• _EXERCISE MATERIAL_:

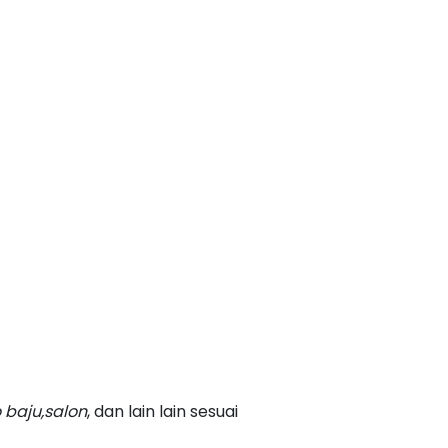
 baju,salon
, dan lain lain sesuai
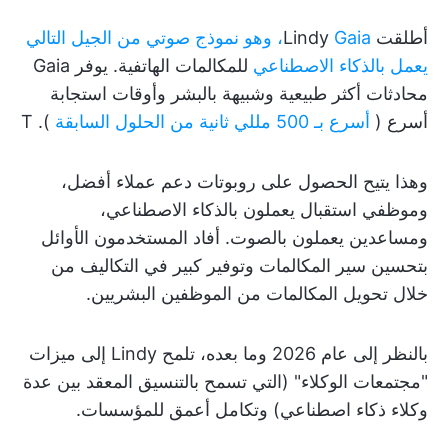
أطلقت Lindy
Gaia، وهو نموذج صوتي من الجيل التالي
يعمل بالذكاء الاصطناعي
للمكالمات الهاتفية. يوفر Gaia
محادثات أكثر طبيعية وشبيهة بالبشر وأوقات استجابة
أسرع (
أسرع بـ 500 مللي ثانية من الحلول السابقة
). T
وهذا يتيح الحصول على روبوتات دعم عملاء أفضل،
وموظفي استقبال يعملون بالذكاء الاصطناعي،
ومساعدين يعملون بالصوت. أفاد المستخدمون الأوائل
بتحسين سير المكالمات وتوفير كبير في التكاليف من
خلال تحويل المكالمات من الموظفين البشريين.
بالنظر إلى عام 2026 وما بعده، تلمح Lindy إلى ميزات
"مجتمعات الوكلاء" (التي تسمح بالتنسيق المعقد بين عدة
وكلاء ذكاء اصطناعي) وتكامل أعمق للمؤسسات.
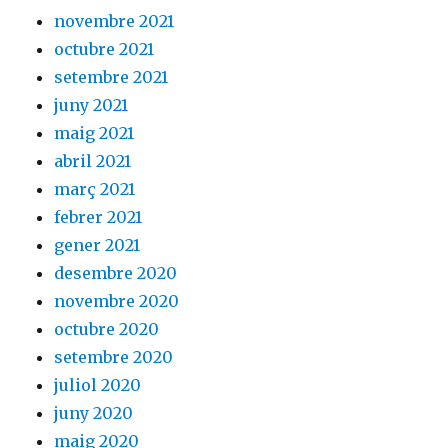
novembre 2021
octubre 2021
setembre 2021
juny 2021
maig 2021
abril 2021
març 2021
febrer 2021
gener 2021
desembre 2020
novembre 2020
octubre 2020
setembre 2020
juliol 2020
juny 2020
maig 2020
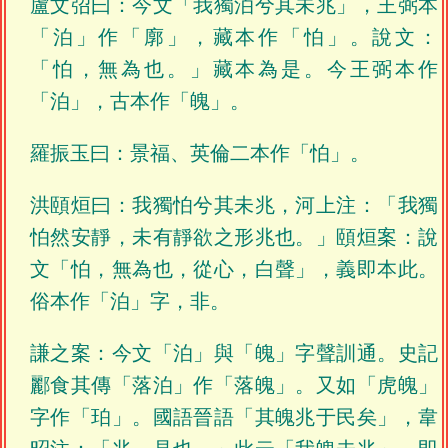
盧文弨曰：今文「我獨泊兮其未兆」，王弼本
「泊」作「廓」，藏本作「怕」。說文：
「怕，無為也。」藏本為是。今王弼本作
「泊」，古本作「魄」。
羅振玉曰：景福、英倫二本作「怕」。
洪頤烜曰：我獨怕兮其未兆，河上注：「我獨
怕然安靜，未有靜欲之形兆也。」頤烜案：說
文「怕，無為也，從心，白聲」，義即本此。
俗本作「泊」字，非。
謙之案：今文「泊」與「魄」字聲訓通。史記
酈食其傳「落泊」作「落魄」。又如「虎魄」
字作「珀」。國語晉語「其魄兆于民矣」，韋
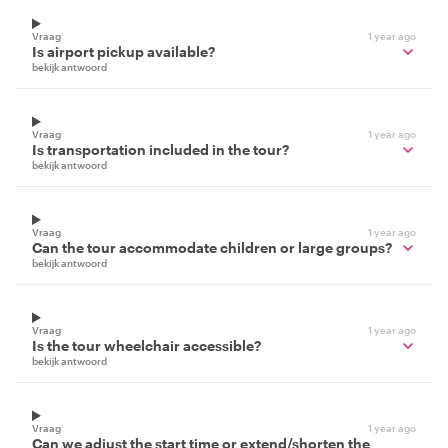
Vraag
1 year ago
Is airport pickup available?
bekijk antwoord
Vraag
1 year ago
Is transportation included in the tour?
bekijk antwoord
Vraag
1 year ago
Can the tour accommodate children or large groups?
bekijk antwoord
Vraag
1 year ago
Is the tour wheelchair accessible?
bekijk antwoord
Vraag
1 year ago
Can we adjust the start time or extend/shorten the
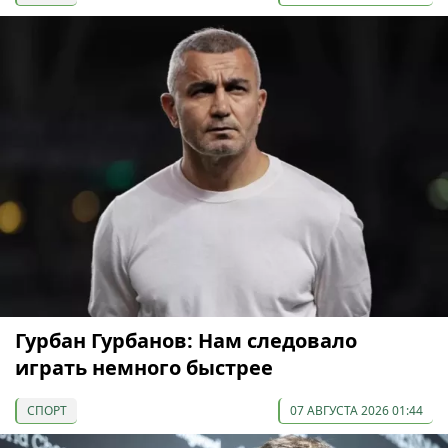
Гурбан Гурбанов: Нам следовало
играть немного быстрее
СПОРТ
07 АВГУСТА 2026 01:44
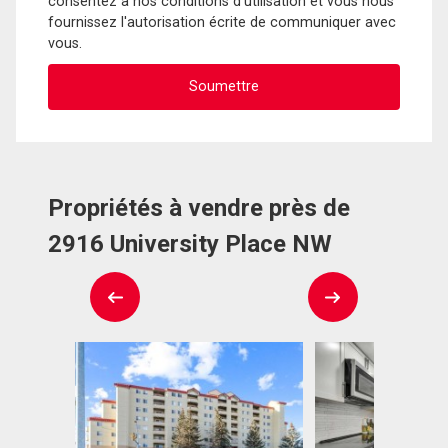
consentez à nos conditions d'utilisation et vous nous
fournissez l'autorisation écrite de communiquer avec
vous.
Propriétés à vendre près de
2916 University Place NW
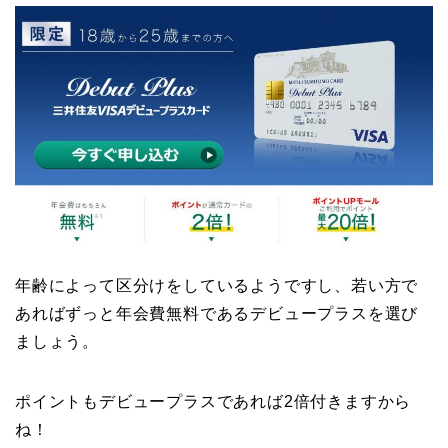
年齢によって区分けをしているようですし、若い方で
あればずっと年会費無料であるデビュープラスを選び
ましょう。
ポイントもデビュープラスであれば2倍付きますから
ね！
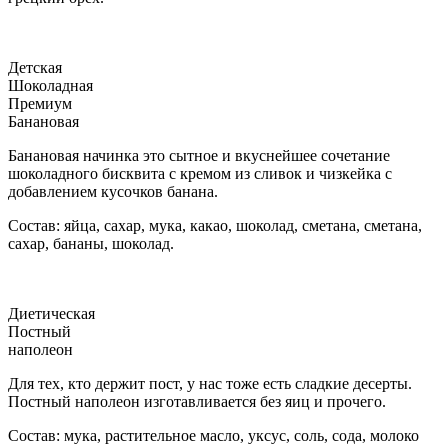
Детская
Шоколадная
Премиум
Банановая
Банановая начинка это сытное и вкуснейшее сочетание
шоколадного бисквита с кремом из сливок и чизкейка с
добавлением кусочков банана.
Состав: яйца, сахар, мука, какао, шоколад, сметана, сметана,
сахар, бананы, шоколад.
Диетическая
Постный
наполеон
Для тех, кто держит пост, у нас тоже есть сладкие десерты.
Постный наполеон изготавливается без яиц и прочего.
Состав: мука, растительное масло, уксус, соль, сода, молоко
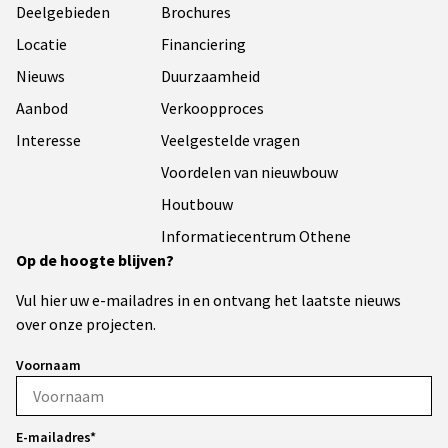
Deelgebieden
Brochures
Locatie
Financiering
Nieuws
Duurzaamheid
Aanbod
Verkoopproces
Interesse
Veelgestelde vragen
Voordelen van nieuwbouw
Houtbouw
Informatiecentrum Othene
Op de hoogte blijven?
Vul hier uw e-mailadres in en ontvang het laatste nieuws
over onze projecten.
Voornaam
E-mailadres*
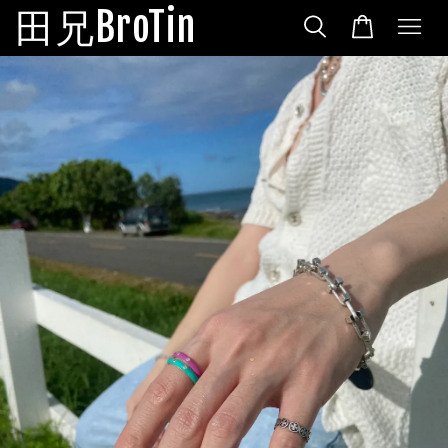
田兄BroTin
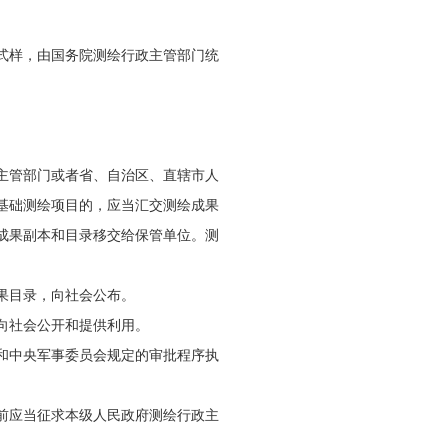
式样，由国务院测绘行政主管部门统
主管部门或者省、自治区、直辖市人
基础测绘项目的，应当汇交测绘成果
成果副本和目录移交给保管单位。测
果目录，向社会公布。
向社会公开和提供利用。
和中央军事委员会规定的审批程序执
前应当征求本级人民政府测绘行政主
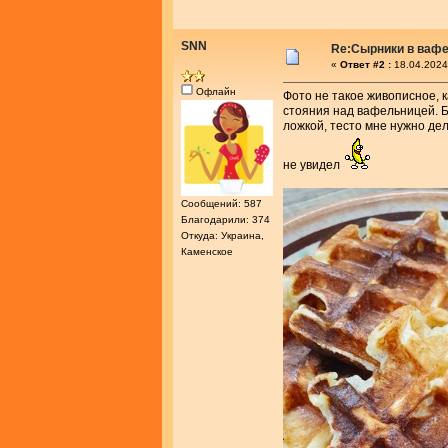
SNN
Re:Сырники в ваф
«
Ответ #2 :
18.04.2024
Офлайн
Фото не такое живописное, к
стояния над вафельницей. Б
ложкой, тесто мне нужно дел
не увидел
Сообщений: 587
Благодарили: 374
Откуда: Украина,
Каменское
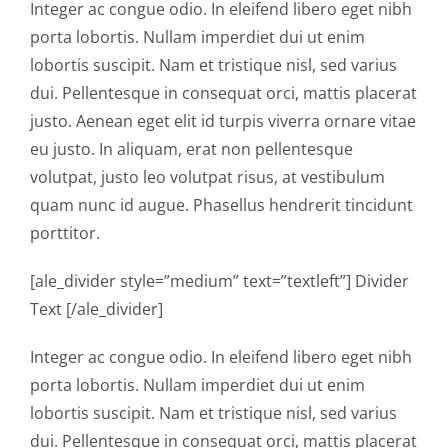
Integer ac congue odio. In eleifend libero eget nibh
porta lobortis. Nullam imperdiet dui ut enim
lobortis suscipit. Nam et tristique nisl, sed varius
dui. Pellentesque in consequat orci, mattis placerat
justo. Aenean eget elit id turpis viverra ornare vitae
eu justo. In aliquam, erat non pellentesque
volutpat, justo leo volutpat risus, at vestibulum
quam nunc id augue. Phasellus hendrerit tincidunt
porttitor.
[ale_divider style=”medium” text=”textleft”] Divider
Text [/ale_divider]
Integer ac congue odio. In eleifend libero eget nibh
porta lobortis. Nullam imperdiet dui ut enim
lobortis suscipit. Nam et tristique nisl, sed varius
dui. Pellentesque in consequat orci, mattis placerat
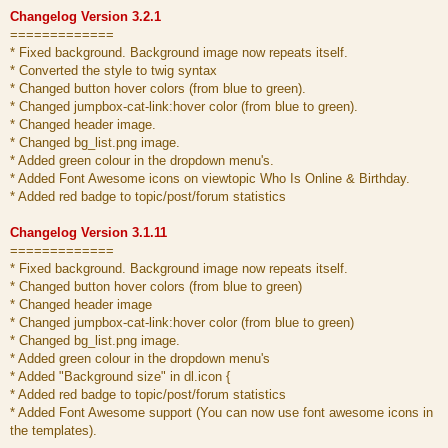
Changelog Version 3.2.1
=============
* Fixed background. Background image now repeats itself.
* Converted the style to twig syntax
* Changed button hover colors (from blue to green).
* Changed jumpbox-cat-link:hover color (from blue to green).
* Changed header image.
* Changed bg_list.png image.
* Added green colour in the dropdown menu's.
* Added Font Awesome icons on viewtopic Who Is Online & Birthday.
* Added red badge to topic/post/forum statistics
Changelog Version 3.1.11
=============
* Fixed background. Background image now repeats itself.
* Changed button hover colors (from blue to green)
* Changed header image
* Changed jumpbox-cat-link:hover color (from blue to green)
* Changed bg_list.png image.
* Added green colour in the dropdown menu's
* Added "Background size" in dl.icon {
* Added red badge to topic/post/forum statistics
* Added Font Awesome support (You can now use font awesome icons in
the templates).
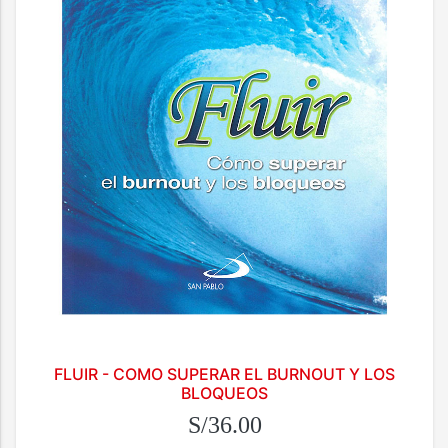
FLUIR - COMO SUPERAR EL BURNOUT Y LOS
BLOQUEOS
S/36.00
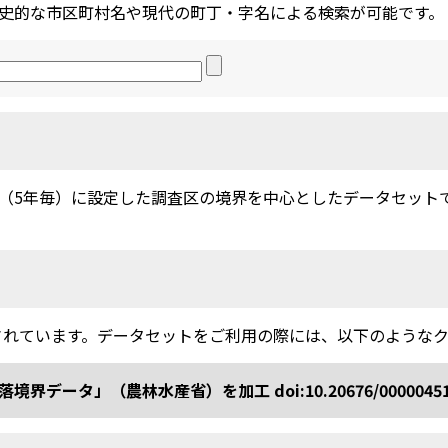
史的な市区町村名や現代の町丁・字名による検索が可能です。
5年毎）に設定した調査区の境界を中心としたデータセットです。
されています。データセットをご利用の際には、以下のような
ータ」（農林水産省）を加工 doi:10.20676/0000045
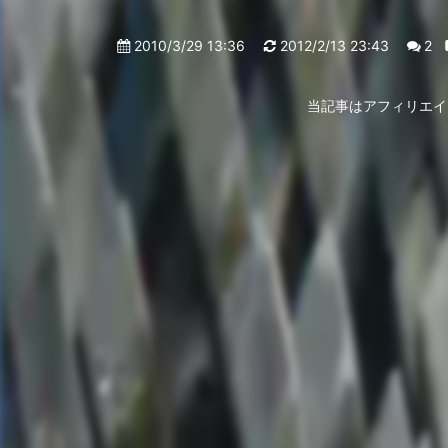
2010/3/29 13:36
2012/2/13 23:43
2
当記事はアフィリエイ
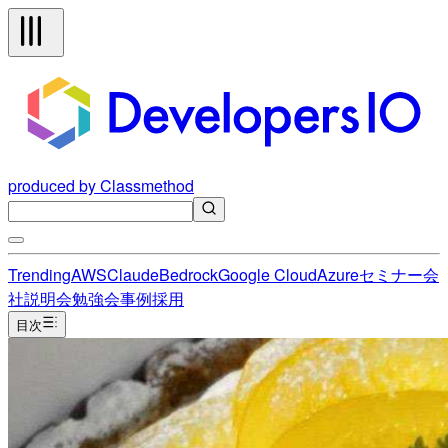
produced by Classmethod
Trending
AWS
Claude
Bedrock
Google Cloud
Azure
セミナー
会
社説明会
勉強会
事例
採用
目次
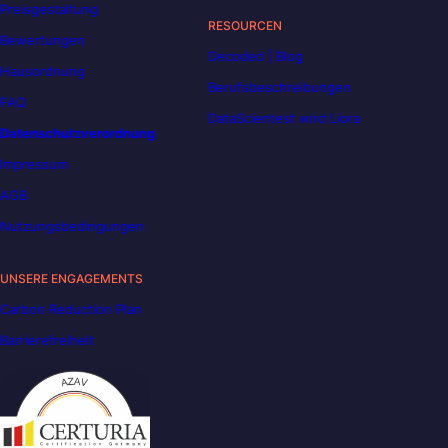
Preisgestaltung
RESOURCEN
Bewertungen
Decoded | Blog
Hausordnung
Berufsbeschreibungen
FAQ
DataScientest wird Liora
Datenschutzverordnung
Impressum
AGB
Nutzungsbedingungen
UNSERE ENGAGEMENTS
Carbon Reduction Plan
Barrierefreiheit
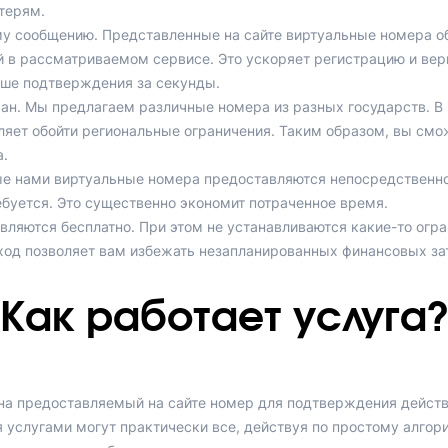
терям.
му сообщению. Представленные на сайте виртуальные номера о
 в рассматриваемом сервисе. Это ускоряет регистрацию и вер
ыше подтверждения за секунды.
ан. Мы предлагаем различные номера из разных государств. В 
ляет обойти региональные ограничения. Таким образом, вы смо
.
 нами виртуальные номера предоставляются непосредственно 
ебуется. Это существенно экономит потраченное время.
вляются бесплатно. При этом не устанавливаются какие-то огр
дход позволяет вам избежать незапланированных финансовых за
Как работает услуга?
на предоставляемый на сайте номер для подтверждения действ
 услугами могут практически все, действуя по простому алгор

• _EXERCISE REQUIREMENTS_: In the listing above, find the line holding "novembre 2020" and the line holding "Банановая начинка это". Reproduce those two lines and all between them exactly, leaving out pictures.

• _EXERCISE RESPONSE_:
novembre 2020
octubre 2020
setembre 2020
juliol 2020
juny 2020
maig 2020
盧文弨曰：今文「我獨泊兮其未兆」，王弼本
「泊」作「廓」，藏本作「怕」。說文：
「怕，無為也。」藏本為是。今王弼本作
「泊」，古本作「魄」。
羅振玉曰：景福、英倫二本作「怕」。
洪頤烜曰：我獨怕兮其未兆，河上注：「我獨
怕然安靜，未有靜欲之形兆也。」頤烜案：說
文「怕，無為也，從心，白聲」，義即本此。
俗本作「泊」字，非。
謙之案：今文「泊」與「魄」字聲訓通。史記
酈食其傳「落泊」作「落魄」。又如「虎魄」
字作「珀」。國語晉語「其魄兆于民矣」，韋
Vraag
1 year ago
Is airport pickup available?
bekijk antwoord
Vraag
1 year ago
Is transportation included in the tour?
bekijk antwoord
Vraag
1 year ago
Can the tour accommodate children or large groups?
bekijk antwoord
Vraag
1 year ago
Is the tour wheelchair accessible?
bekijk antwoord
Vraag
1 year ago
Can we adjust the start time or extend/shorten the
Гурбан Гурбанов: Нам следовало
играть немного быстрее
СПОРТ
07 АВГУСТА 2026 01:44
consentez à nos conditions d'utilisation et vous nous
fournissez l'autorisation écrite de communiquer avec
vous.
Propriétés à vendre près de
2916 University Place NW
年齢によって区分けをしているようですし、若い方で
あればずっと年会費無料であるデビュープラスを選び
ましょう。
ポイントもデビュープラスであれば2倍付きますから
ね！
Детская
Шоколадная
Премиум
Банановая
Банановая начинка это сытное и вкуснейшее сочетание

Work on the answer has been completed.